I am curious as to the performance benefits between using the --display command in the command line, versus using Haxe reflection to retrieve type information, in order to populate autocompletion.
I suspect Haxe Reflection would be faster using the Haxe language, but as far as I know, it ignores meta-data such as “noCompletion” which --display would otherwise take into consideration, unless a recent patch to Haxe reflection includes this.
I am also given to believe that IDEs such as FlashDevelop actually parses Haxe files manually, unless I’m missing something from the source code, there. I suspect this only because it freezes everytime you change the XML file, for a short period, and then at the bottom-right you see “Parsing x files…” so that’s just me assuming how an IDE such as FD does it. I’m curious as to why… performance?

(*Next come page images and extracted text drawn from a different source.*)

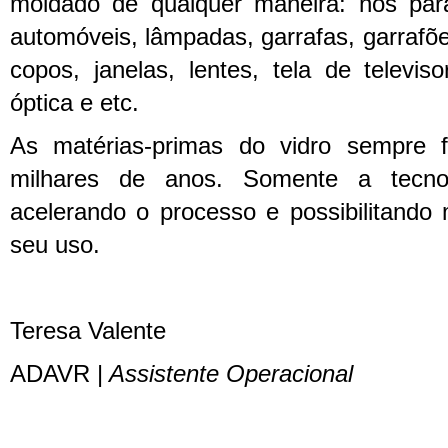
moldado de qualquer maneira: nos pára
automóveis, lâmpadas, garrafas, garrafões
copos, janelas, lentes, tela de televis
óptica e etc.
As matérias-primas do vidro sempre
milhares de anos. Somente a tecn
acelerando o processo e possibilitando 
seu uso.
Teresa Valente
ADAVR |
Assistente Operacional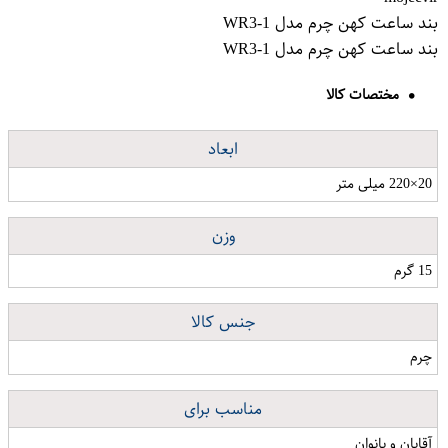
بند ساعت کهن چرم مدل WR3-1
بند ساعت کهن چرم مدل WR3-1
مختصات کالا
ابعاد
20×220 میلی متر
وزن
15 گرم
جنس کالا
چرم
مناسب برای
آقایان و بانوان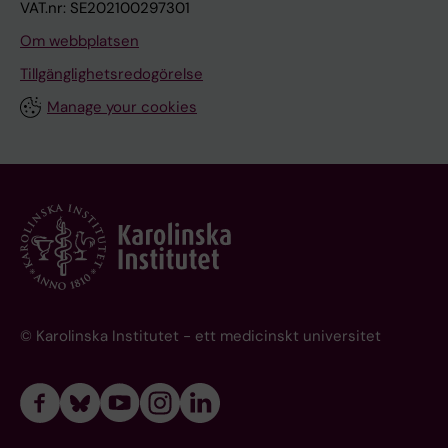
VAT.nr: SE202100297301
Om webbplatsen
Tillgänglighetsredogörelse
Manage your cookies
© Karolinska Institutet - ett medicinskt universitet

lime display returns HXML compatible with Haxe in order to get type information, I believe that it then is fairly fast, especially depending on the caching/compilation server. Most IDEs keep the HXML returned from Lime cached until the project XML is changed
I understand how Reflection works. Intellisense in Visual Studio uses .NET Reflection to obtain type information at runtime and populate autocompletion, which is why I’m asking if there may be a performance benefit using Reflection in Haxe versus using the --display command, should I decide to ever create my own code editor with auto-completion written in Haxe.
As far as I know visual studio use reflection on the dll dependencies not the project.
Compiling the project into a form or another to be able to use reflection on it at each autocomplete seems very slow.